Adolescents aged 12–18 years, with a DSM-5 diagnosis of Tourette syndrome, a total tic severity score of ≥20 on the Yale Global Tic Severity Scale (YGTSS) Reference Leckman, Riddle, Hardin, Ort, Swartz and Stevenson8 and no change to medication/interventions for the previous 4 weeks were enrolled from 14 April 2022 to 19 October 2023. All participants had been treated with psychotropic medication (and six had also received behavioural treatments), but had failed to achieve meaningful improvement despite appropriate trial at therapeutic doses and duration.
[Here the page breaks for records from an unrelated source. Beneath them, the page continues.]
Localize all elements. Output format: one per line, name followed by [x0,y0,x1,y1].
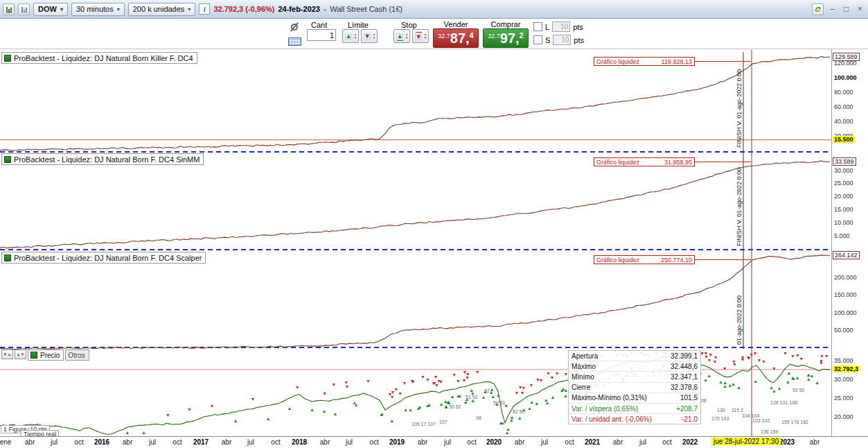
limit-sell-button[interactable]: ▼ ▴▾ [361,29,378,43]
timeframe-dropdown[interactable]: 30 minutos ▾ [71,3,125,16]
close-button[interactable]: × [855,3,865,15]
tab-otros[interactable]: Otros [65,350,89,361]
up-arrow-icon: ▲ [397,32,403,41]
sell-price-prefix: 32.7 [438,33,450,40]
equity-sinmm-curve-alt [0,161,830,248]
tooltip-row: Mínimo32.347,1 [569,372,700,382]
x-axis-label: 2017 [193,438,209,446]
panel-title-backtest-3[interactable]: ProBacktest - Liquidez: DJ Natural Born … [1,252,206,264]
y-axis-label: 100.000 [834,74,857,81]
y-axis-label: 10.000 [834,219,853,226]
y-axis-label: 120.000 [834,60,857,67]
y-axis-label: 80.000 [834,89,853,96]
time-axis[interactable]: eneabrjuloct2016abrjuloct2017abrjuloct20… [0,436,868,448]
y-axis-label: 40.000 [834,118,853,125]
tooltip-row: Máximo-Mínimo (0,31%)101,5 [569,393,700,404]
y-axis-label: 30.000 [834,167,853,174]
stop-checkbox[interactable] [533,35,542,44]
grid-icon: ▲ [396,32,405,40]
tab-precio[interactable]: Precio [28,350,64,361]
liquidity-label: Gráfico liquidez [596,256,639,264]
sell-button[interactable]: 32.7 87, 4 [433,28,479,48]
symbol-dropdown[interactable]: DOW ▾ [33,3,68,16]
probacktest-icon [4,55,11,62]
quote-date: 24-feb-2023 [278,5,320,13]
x-axis-label: 2021 [585,438,600,446]
tooltip-label: Var. / víspera (0,65%) [572,405,638,413]
refresh-icon[interactable] [812,3,824,15]
x-axis-label: jul [444,438,451,446]
up-arrow-icon: ▲ [8,352,12,356]
stop-label: Stop [401,21,417,29]
y-axis-label: 20.000 [834,413,853,420]
x-axis-label: abr [25,438,35,446]
stop-points-input[interactable] [553,35,571,45]
tooltip-value: 32.347,1 [671,373,698,381]
instrument-name: Wall Street Cash (1€) [330,5,402,13]
y-axis-label: 100.000 [834,309,857,316]
last-quote: 32.792,3 (-0,96%) [213,5,274,13]
maximize-button[interactable]: □ [841,3,851,15]
minimize-button[interactable]: – [827,3,838,15]
panel-title-label: ProBacktest - Liquidez: DJ Natural Born … [14,54,193,62]
buy-button[interactable]: 32.7 97, 2 [483,28,529,48]
price-change: (-0,96%) [245,5,274,13]
stop-buy-button[interactable]: ▲ ▴▾ [393,29,410,43]
highlighted-price-label: 32.792,3 [833,365,860,372]
x-axis-label: abr [515,438,524,446]
liquidity-label: Gráfico liquidez [596,158,639,166]
x-axis-label: 2020 [486,438,502,446]
timeframe-label: 30 minutos [76,5,114,13]
liquidity-annotation-3: Gráfico liquidez 250.774,10 [594,255,695,264]
keypad-icon[interactable] [288,37,301,46]
bar-chart-icon[interactable] [18,3,30,15]
symbol-label: DOW [38,5,57,13]
y-axis-label: 150.000 [834,291,857,298]
limit-checkbox[interactable] [533,22,542,31]
tooltip-value: +208,7 [676,405,698,413]
chevron-down-icon: ▾ [188,6,191,12]
x-axis-label: abr [123,438,132,446]
s-label: S [545,36,550,44]
down-arrow-icon: ▼ [21,352,25,356]
x-axis-label: jul [149,438,156,446]
units-dropdown[interactable]: 200 k unidades ▾ [128,3,196,16]
liquidity-value: 250.774,10 [661,256,692,264]
x-axis-label: jul [346,438,353,446]
cant-label: Cant [311,21,327,29]
info-icon[interactable]: i [199,3,210,15]
tools-icon[interactable] [290,22,299,32]
limit-points-input[interactable] [552,21,570,32]
window-titlebar: DOW ▾ 30 minutos ▾ 200 k unidades ▾ i 32… [0,0,868,19]
candlestick-chart-icon[interactable] [3,3,15,15]
comprar-label: Comprar [483,20,529,28]
sell-marker-toggle[interactable]: ▼▲ [1,350,13,359]
stop-sell-button[interactable]: ▼ ▴▾ [412,29,429,43]
buy-price-prefix: 32.7 [488,33,500,40]
y-axis-label: 35.000 [834,357,853,364]
x-axis-label: oct [172,438,181,446]
liquidity-value: 119.928,13 [662,58,692,65]
limit-buy-button[interactable]: ▲ ▴▾ [342,29,359,43]
quantity-input[interactable] [307,29,336,41]
x-axis-label: abr [810,438,820,446]
prorealtime-window: DOW ▾ 30 minutos ▾ 200 k unidades ▾ i 32… [0,0,868,448]
x-axis-label: jul [247,438,254,446]
buy-marker-toggle[interactable]: ▲▼ [15,350,26,359]
data-window-tooltip: Apertura32.399,1Máximo32.448,6Mínimo32.3… [568,350,701,424]
tooltip-label: Cierre [572,384,590,391]
equity-scalper-curve-alt [0,255,830,350]
x-axis-label: abr [613,438,623,446]
price-chart-icon [30,352,37,359]
price-axis[interactable]: 129.589120.000100.00080.00060.00040.0002… [831,49,868,436]
panel-title-backtest-1[interactable]: ProBacktest - Liquidez: DJ Natural Born … [1,52,197,64]
tooltip-label: Var. / unidad ant. (-0,06%) [572,415,652,423]
x-axis-label: 2019 [389,438,405,446]
panel-title-backtest-2[interactable]: ProBacktest - Liquidez: DJ Natural Born … [1,153,204,165]
tooltip-value: 32.378,6 [671,384,698,391]
y-axis-label: 25.000 [834,180,853,187]
mini-down-arrow-icon: ▾ [373,36,375,40]
y-axis-label: 60.000 [834,103,853,110]
tooltip-value: 32.448,6 [671,363,698,370]
x-axis-label: ene [0,438,11,446]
All parents and participants (aged >16 years) provided written informed consent. Exclusion criteria included non-English-speaking parents, a personal/family history of serious mental disorders such as psychosis, abnormal liver function, recent illicit drug or certain medication use, pregnancy or breastfeeding, and clinically significant suicidal ideation in the previous 12 months.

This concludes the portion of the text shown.